After almost 40 years of debate and diplomacy, a historic agreement to establish a single, harmonised European patent system has been achieved.
The European Parliament and Council of the European Union have reached a compromise on the issue of a single European Patent. The new single European Patent will be introduced on 01 January 2014 and will remove the need to apply for a patent in every Member State and instead will allow for the validity of a patent in 25 of the 27 Member States (all Member States except for Spain and Italy).
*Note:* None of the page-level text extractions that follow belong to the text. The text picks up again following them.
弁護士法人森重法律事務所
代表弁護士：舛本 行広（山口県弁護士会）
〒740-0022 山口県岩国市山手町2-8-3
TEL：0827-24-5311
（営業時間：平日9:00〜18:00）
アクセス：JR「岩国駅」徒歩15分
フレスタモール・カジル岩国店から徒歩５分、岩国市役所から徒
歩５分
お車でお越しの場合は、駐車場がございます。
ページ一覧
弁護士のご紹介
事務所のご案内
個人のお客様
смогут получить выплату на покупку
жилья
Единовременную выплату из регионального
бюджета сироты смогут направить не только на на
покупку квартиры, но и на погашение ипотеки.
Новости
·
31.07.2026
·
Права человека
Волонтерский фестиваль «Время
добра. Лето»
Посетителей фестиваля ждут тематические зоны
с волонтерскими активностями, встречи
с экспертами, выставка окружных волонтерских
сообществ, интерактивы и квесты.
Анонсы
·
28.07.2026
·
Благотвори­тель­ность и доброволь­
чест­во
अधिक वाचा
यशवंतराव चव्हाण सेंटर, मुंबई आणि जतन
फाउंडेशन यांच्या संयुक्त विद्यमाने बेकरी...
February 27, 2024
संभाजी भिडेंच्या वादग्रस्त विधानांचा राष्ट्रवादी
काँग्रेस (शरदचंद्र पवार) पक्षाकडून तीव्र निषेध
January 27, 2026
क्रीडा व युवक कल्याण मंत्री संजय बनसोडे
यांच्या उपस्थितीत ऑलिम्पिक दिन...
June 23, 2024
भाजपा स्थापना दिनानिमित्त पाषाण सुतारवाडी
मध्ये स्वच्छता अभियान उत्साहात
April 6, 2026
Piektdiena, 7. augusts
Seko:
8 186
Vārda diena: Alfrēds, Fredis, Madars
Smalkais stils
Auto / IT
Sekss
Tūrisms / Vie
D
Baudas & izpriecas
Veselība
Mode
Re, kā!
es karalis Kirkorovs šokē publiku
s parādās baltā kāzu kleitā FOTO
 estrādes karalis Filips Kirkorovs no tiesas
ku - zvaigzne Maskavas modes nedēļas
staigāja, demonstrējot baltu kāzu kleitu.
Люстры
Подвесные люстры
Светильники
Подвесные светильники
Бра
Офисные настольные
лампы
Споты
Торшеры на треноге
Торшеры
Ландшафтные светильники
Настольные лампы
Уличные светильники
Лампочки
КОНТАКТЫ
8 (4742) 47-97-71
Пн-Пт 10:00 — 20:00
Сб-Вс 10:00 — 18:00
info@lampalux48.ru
Both MEPs and the commission have positioned the deal as an important plank in the single European market and as a sign of their commitment to help small technology-based companies. ‘Instead of paying millions to patent attorneys, to translators and in administrative fees, Europe’s small and medium-sized enterprises will instead be able to use the money to develop their products.’ said Cecilia Wikstrom, MEP of Sweden’s Folkpartiet
Agreement on this patent has taken a long time to reach due to long standing disagreements over the official language of the patent. It was finally decided that the single patent will be available in French, German and English.
European inventors will as of 1 January 2014 be able to apply for the patent to the European Patent Organisation (EPO) for an EU unitary patent valid in all 25 Member States. The new system will provide inventors an automatic unitary patent protection, reducing the price of the whole process by 87% from €36,000 as it is today to €4,725 with the new system.